Le gaz chaud d'un amas est le résultat de l'agglomération successive de nombreuses galaxies dans l'amas. Lorsqu'un amas se forme, il commence par accréter des galaxies et par les faire interagir entre elles. Leur gaz est brûlé pour former des étoiles ou chauffé et éjecté dans leurs environnements. Au fur et à mesure que des galaxies peuplent un amas, le gaz environnant de l'amas devient chaud et surtout dense, si bien que les nouvelles galaxies riches en gaz qui tombent dans un amas sont dépouillées de leur gaz qui est chauffé et qui contribue au gaz chaud de l'amas. Cette formation ayant lieu dès le début de la formation des structures galactiques, pendant et après l'époque de réionisation, les galaxies accrétées étaient très riches en gaz, ce qui explique la fraction importante de gaz dans les amas.
Une dernière composante de la matière visible est la poussière. Cette dernière dans son sens général inclut tout ce qui n'est pas du gaz, ou un plasma de gaz tel qu'une étoile. La poussière est en général constituée de petites particules d'une taille de 0.001 à 0.2 m. Cependant, l'accumulation de cette poussière peut former des objets plus massifs comme les astéroïdes ou les planètes avec nous y vivant. Cette composante est le résultat de la nucléosynthèse des étoiles massives et de l'éjection de cette matière par les étoiles. Nous sommes donc de la poussière d'étoiles comme il est fréquent d'entendre dire. Sa masse totale est assez faible, moins d'un pourcent de la masse baryonique.

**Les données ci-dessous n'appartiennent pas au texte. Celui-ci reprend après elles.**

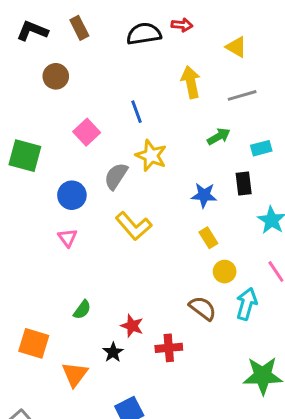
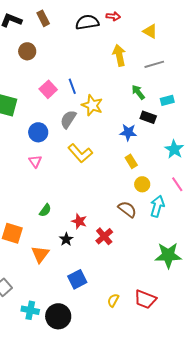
blue line: (136, 112) -> (72, 86), moved
green arrow: (219, 136) -> (138, 92), turned -98
black rectangle: (244, 183) -> (148, 117), moved, turned -63
red cross: (169, 348) -> (104, 236), turned -36

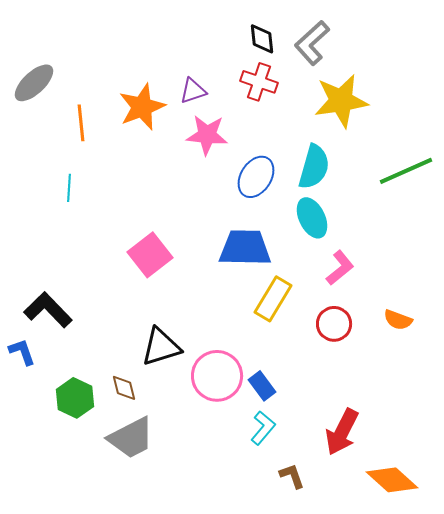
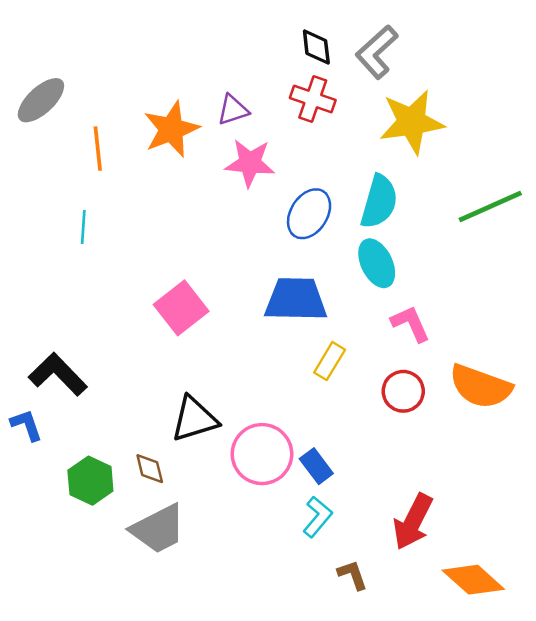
pink L-shape: (340, 268) -> (410, 324), turned -75
yellow rectangle: (273, 299) -> (330, 361), size x0.7
orange semicircle: (398, 320) -> (481, 386), size x1.8

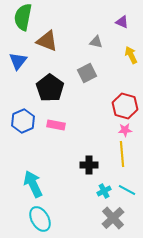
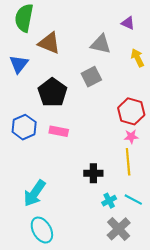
gray triangle: (96, 42) -> (101, 44), size x1.5
cyan arrow: (33, 184) -> (35, 193), turned -120

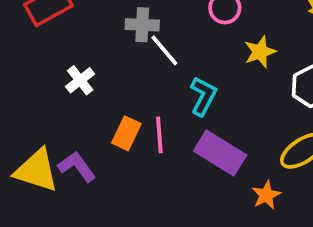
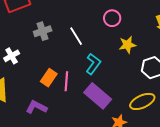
gray cross: (142, 25) -> (43, 31), moved, turned -30
white cross: (80, 80) -> (12, 56), moved
purple L-shape: (77, 167) -> (36, 107), moved, turned -35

Lorsque toute la masse baryonique est comptabilisée à z = 0 et qu'elle est ensuite comparée à la masse baryonique mesurée à z = 2, il y a un déficit de près de 50% ; la moitié de la masse baryonique manque. Comme il n'existe pas de processus possible pour faire disparaître une aussi grande quantité de masse durant les 13 derniers milliards d'années, cela implique qu'elle est cachée, invisible. L'hypothèse la plus tangible est qu'elle soit sous la forme d'un gaz diffus froid ou d'un gaz tiède ou chaud. Le fait d'être diffus rend difficile sa détection car le gaz n'absorbe ou n'émet pas assez de lumière. Le fait que le gaz soit tiède ou chaud implique une émission de lumière dans des longueurs d'onde non observées intensivement par les astronomes, entre l'UV et les rayons X. Le gaz chaud des amas est facilement observable car il est concentré et émet beaucoup de rayons X.
Un autre type de matière semble aussi être présente bien qu'elle n'ait jamais été observée directement : la matière noire. Elle formerait des halos autour des galaxies et dans les amas. Sa particularité est de n'interagir que gravitationnellement, donc d'être totalement invisible. La propriété la plus surprenante de cette matière est que sa masse serait plus de six fois supérieure à la masse baryonique.